Bloodmoney
a winner, for sure. Egan was afraid of him, but he did as he had been instructed.

    Egan called Hamid Akbar’s office to confirm the next day’s meeting. There was a delay as the Pakistani came on the line.
    He coughed before he said a word. “I am sorry,” said the Pakistani. “There is a problem tomorrow. It is not convenient.”
    Egan’s palm was damp as he held the phone, waiting.
    The Pakistani came back, cheerier.
    “Could you come to see me tonight at Habib Bank Plaza? It will be cooler.” He sounded a bit flustered, or tired, or perhaps it was just Egan’s imagination.
    “Can we do the business tonight?” pressed Egan. “It can’t wait.”
    “Yes, I think so.” Akbar coughed again, a dry cough as if something were caught in his throat. “Wait one moment. I will check.”
    The Pakistani made a call on another phone.
    Egan didn’t like it. He wanted to stop, right there. Check out of the Sheraton and catch a flight to anywhere. He hated any changes in the agreed routine.
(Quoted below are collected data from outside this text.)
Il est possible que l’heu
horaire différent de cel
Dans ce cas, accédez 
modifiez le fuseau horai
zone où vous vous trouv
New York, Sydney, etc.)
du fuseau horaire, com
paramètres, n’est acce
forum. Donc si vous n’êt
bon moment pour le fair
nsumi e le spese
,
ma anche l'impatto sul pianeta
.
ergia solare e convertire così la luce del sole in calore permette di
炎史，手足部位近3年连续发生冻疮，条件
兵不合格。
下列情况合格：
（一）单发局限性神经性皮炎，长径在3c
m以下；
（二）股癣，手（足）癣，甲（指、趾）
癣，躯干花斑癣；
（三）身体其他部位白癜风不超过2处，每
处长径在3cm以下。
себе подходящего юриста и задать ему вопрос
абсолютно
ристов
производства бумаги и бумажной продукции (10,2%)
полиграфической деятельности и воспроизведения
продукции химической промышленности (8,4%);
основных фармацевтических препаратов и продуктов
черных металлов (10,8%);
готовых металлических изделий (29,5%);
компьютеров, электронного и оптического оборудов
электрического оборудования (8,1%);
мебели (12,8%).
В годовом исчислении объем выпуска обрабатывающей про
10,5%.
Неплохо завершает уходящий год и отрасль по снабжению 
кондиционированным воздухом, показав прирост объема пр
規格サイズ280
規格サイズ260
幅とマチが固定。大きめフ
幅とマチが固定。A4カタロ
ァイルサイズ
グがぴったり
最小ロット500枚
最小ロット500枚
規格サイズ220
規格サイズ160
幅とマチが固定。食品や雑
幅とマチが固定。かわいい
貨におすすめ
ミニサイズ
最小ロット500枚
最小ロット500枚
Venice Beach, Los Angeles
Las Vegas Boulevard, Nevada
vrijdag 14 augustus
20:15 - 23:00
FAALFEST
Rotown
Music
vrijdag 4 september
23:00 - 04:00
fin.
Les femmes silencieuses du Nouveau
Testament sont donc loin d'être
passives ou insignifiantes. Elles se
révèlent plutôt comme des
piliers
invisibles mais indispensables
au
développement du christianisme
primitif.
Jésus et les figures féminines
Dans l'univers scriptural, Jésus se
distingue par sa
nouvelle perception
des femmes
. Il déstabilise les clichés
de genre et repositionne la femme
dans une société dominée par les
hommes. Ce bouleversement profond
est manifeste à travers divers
    Akbar came back on the line. His voice was thin, stretched. “This evening is fine,” he said. “Come to my office at seven o’clock.”
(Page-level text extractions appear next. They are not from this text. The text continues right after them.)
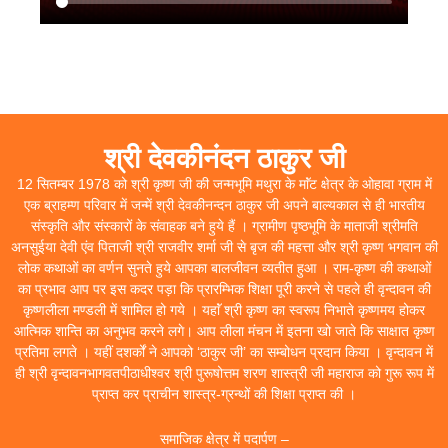
श्री देवकीनंदन ठाकुर जी
12 सितम्बर 1978 को श्री कृष्ण जी की जन्मभूमि मथुरा के माॅंट क्षेत्र के ओहावा ग्राम में
एक ब्राहम्ण परिवार में जन्में श्री देवकीनन्दन ठाकुर जी अपने बाल्यकाल से ही भारतीय
संस्कृति और संस्कारों के संवाहक बने हुये हैं । ग्रामीण पृष्ठभूमि के माताजी श्रीमति
अनसुईया देवी एंव पिताजी श्री राजवीर शर्मा जी से बृज की महत्ता और श्री कृष्ण भगवान की
लोक कथाओं का वर्णन सुनते हुये आपका बालजीवन व्यतीत हुआ । राम-कृष्ण की कथाओं
का प्रभाव आप पर इस कदर पड़ा कि प्रारम्भिक शिक्षा पूरी करने से पहले ही वृन्दावन की
कृष्णलीला मण्डली में शामिल हो गये । यहाॅं श्री कृष्ण का स्वरूप निभाते कृष्णमय होकर
आत्मिक शान्ति का अनुभव करने लगे। आप लीला मंचन में इतना खो जाते कि साक्षात कृष्ण
प्रतिमा लगते । यहीं दशर्कों ने आपको ‘ठाकुर जी’ का सम्बोधन प्रदान किया । वृन्दावन में
ही श्री वृन्दावनभागवतपीठाधीश्वर श्री पुरूषोत्तम शरण शास्त्री जी महाराज को गुरू रूप में
प्राप्त कर प्राचीन शास्त्र-ग्रन्थों की शिक्षा प्राप्त की ।
समाजिक क्षेत्र में पदार्पण –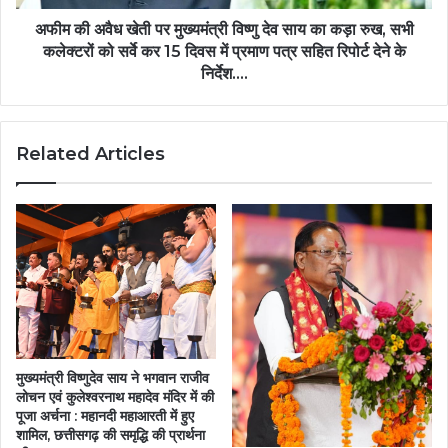
साय
का
अफीम की अवैध खेती पर मुख्यमंत्री विष्णु देव साय का कड़ा रुख, सभी
कड़ा
कलेक्टरों को सर्वे कर 15 दिवस में प्रमाण पत्र सहित रिपोर्ट देने के
रुख,
निर्देश….
सभी
कलेक्टरों
को
Related Articles
सर्वे
कर
15
दिवस
में
प्रमाण
पत्र
सहित
रिपोर्ट
देने
के
मुख्यमंत्री विष्णुदेव साय ने भगवान राजीव
निर्देश….
लोचन एवं कुलेश्वरनाथ महादेव मंदिर में की
पूजा अर्चना : महानदी महाआरती में हुए
शामिल, छत्तीसगढ़ की समृद्धि की प्रार्थना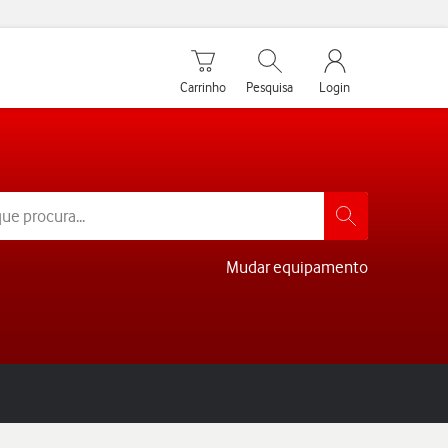
Carrinho de compras
Pesquisar
My Vodafone Men
Carrinho
Pesquisa
Login
Mudar equipamento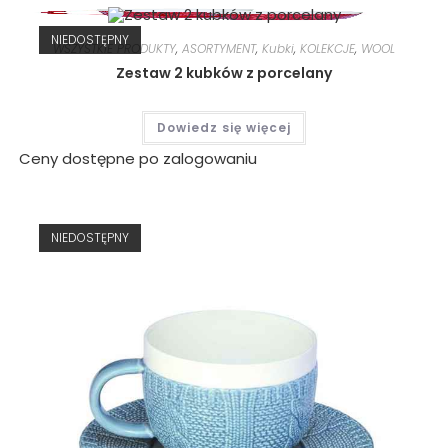
NIEDOSTĘPNY
WSZYSTKIE PRODUKTY
,
ASORTYMENT
,
Kubki
,
KOLEKCJE
,
WOOL
Zestaw 2 kubków z porcelany
Dowiedz się więcej
Ceny dostępne po zalogowaniu
NIEDOSTĘPNY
    Egan deliberated what to do, but only for a moment. He couldn’t just break it off. What possible excuse could he give to his superiors in Los Angeles? Even Sophie Marx would think he had panicked.
    “I’ll be there, and then, you know…” Egan let the words trail off so that the silence encompassed the rest of the plan.
    When the call was over, he sent a BlackBerry message to the operations room, telling the duty officer that the timetable had been moved up. It was the middle of the night in Los Angeles. Would anyone at The Hit Parade even care?
    Egan took a fitful nap and then went to the hotel gym. He spent nearly an hour on the elliptical trainer, watching a cricket match on the little television to take his mind off what was ahead. It was a one-day international against South Africa. The star batsman for Pakistan looked like a mullah, with a woolly beard and no mustache. He was bowled out, leg before wicket, just shy of his half-century.
    Egan went over to the free weights. A fleshy Turk was using the bench, but he went away when Egan picked up the barbells.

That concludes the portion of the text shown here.